__Stored dataset items__.
━━━

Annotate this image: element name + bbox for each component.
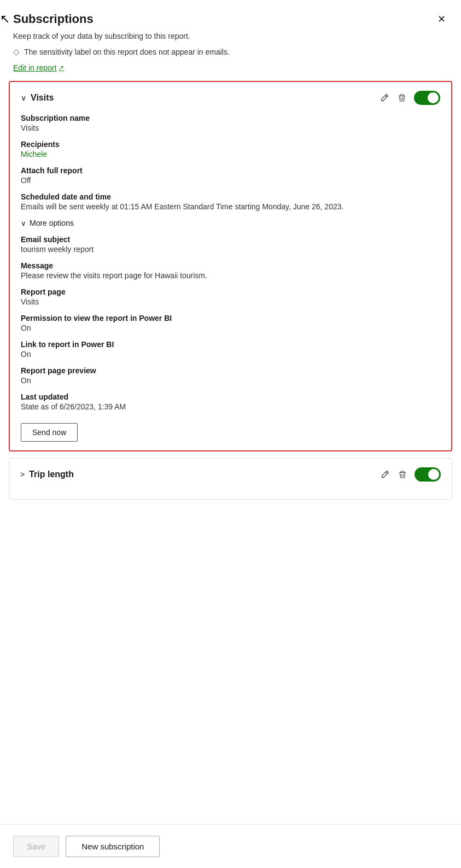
preview-field: Report page preview On (21, 366, 440, 385)
svg-rect-3 (399, 472, 406, 473)
bottom-bar: Save New subscription (0, 824, 461, 868)
edit-trip-subscription-button[interactable] (380, 469, 390, 480)
svg-rect-0 (399, 96, 405, 96)
delete-subscription-button[interactable] (396, 92, 407, 103)
subscription-name-field: Subscription name Visits (21, 114, 440, 132)
preview-label: Report page preview (21, 366, 440, 375)
edit-subscription-button[interactable] (379, 92, 390, 103)
trip-toggle[interactable] (415, 467, 441, 482)
collapse-chevron-icon[interactable]: ∨ (21, 93, 26, 102)
message-field: Message Please review the visits report … (21, 261, 440, 280)
send-now-button[interactable]: Send now (21, 423, 78, 442)
recipients-value[interactable]: Michele (21, 150, 440, 159)
panel-subtitle: Keep track of your data by subscribing t… (0, 32, 461, 45)
delete-trip-subscription-button[interactable] (397, 469, 408, 480)
email-subject-field: Email subject tourism weekly report (21, 235, 440, 254)
edit-link-text: Edit in report (13, 63, 56, 72)
preview-value: On (21, 376, 440, 385)
attach-full-report-label: Attach full report (21, 166, 440, 175)
attach-full-report-value: Off (21, 176, 440, 185)
panel-header: Subscriptions ✕ (0, 0, 461, 32)
email-subject-value: tourism weekly report (21, 245, 440, 254)
panel-title: Subscriptions (13, 12, 94, 26)
permission-field: Permission to view the report in Power B… (21, 314, 440, 332)
message-value: Please review the visits report page for… (21, 271, 440, 280)
card-title: Visits (31, 93, 54, 103)
report-page-label: Report page (21, 288, 440, 296)
trip-card-actions (380, 467, 441, 482)
visits-toggle[interactable] (414, 91, 440, 105)
last-updated-field: Last updated State as of 6/26/2023, 1:39… (21, 392, 440, 411)
card-header-left: ∨ Visits (21, 93, 54, 103)
email-subject-label: Email subject (21, 235, 440, 244)
save-button: Save (13, 836, 59, 857)
sensitivity-icon: ◇ (13, 47, 20, 57)
report-page-value: Visits (21, 297, 440, 306)
trip-card-header: > Trip length (20, 467, 441, 482)
recipients-label: Recipients (21, 140, 440, 149)
link-field: Link to report in Power BI On (21, 340, 440, 359)
edit-in-report-link[interactable]: Edit in report ↗ (0, 61, 461, 81)
more-options-row[interactable]: ∨ More options (21, 219, 440, 227)
subscription-name-label: Subscription name (21, 114, 440, 122)
trip-card-header-left: > Trip length (20, 470, 74, 479)
visits-subscription-card: ∨ Visits (9, 81, 452, 451)
scheduled-date-label: Scheduled date and time (21, 192, 440, 201)
close-button[interactable]: ✕ (435, 11, 448, 27)
permission-value: On (21, 324, 440, 332)
more-options-label: More options (30, 219, 74, 227)
external-link-icon: ↗ (59, 64, 64, 72)
scheduled-date-field: Scheduled date and time Emails will be s… (21, 192, 440, 211)
recipients-field: Recipients Michele (21, 140, 440, 159)
message-label: Message (21, 261, 440, 270)
scheduled-date-value: Emails will be sent weekly at 01:15 AM E… (21, 202, 440, 211)
more-options-chevron-icon: ∨ (21, 219, 26, 227)
sensitivity-row: ◇ The sensitivity label on this report d… (0, 45, 461, 61)
card-actions (379, 91, 440, 105)
link-value: On (21, 350, 440, 359)
subscriptions-panel: ↖ Subscriptions ✕ Keep track of your dat… (0, 0, 461, 868)
trip-card-title: Trip length (29, 470, 74, 479)
link-label: Link to report in Power BI (21, 340, 440, 349)
expand-chevron-icon[interactable]: > (20, 470, 25, 479)
sensitivity-text: The sensitivity label on this report doe… (24, 48, 230, 56)
report-page-field: Report page Visits (21, 288, 440, 306)
trip-length-subscription-card: > Trip length (9, 458, 452, 500)
subscription-name-value: Visits (21, 124, 440, 132)
permission-label: Permission to view the report in Power B… (21, 314, 440, 322)
last-updated-value: State as of 6/26/2023, 1:39 AM (21, 402, 440, 411)
attach-full-report-field: Attach full report Off (21, 166, 440, 185)
new-subscription-button[interactable]: New subscription (66, 836, 160, 857)
last-updated-label: Last updated (21, 392, 440, 401)
card-header: ∨ Visits (21, 91, 440, 105)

━━━

__EXERCISE__.
Filter the lines above, keeping each one that contains the string "trip".

__FINAL ANSWER__.
edit-trip-subscription-button[interactable] (380, 469, 390, 480)
trip-toggle[interactable] (415, 467, 441, 482)
delete-trip-subscription-button[interactable] (397, 469, 408, 480)
trip-card-actions (380, 467, 441, 482)
trip-card-header: > Trip length (20, 467, 441, 482)
trip-card-header-left: > Trip length (20, 470, 74, 479)
trip-card-title: Trip length (29, 470, 74, 479)
trip-length-subscription-card: > Trip length (9, 458, 452, 500)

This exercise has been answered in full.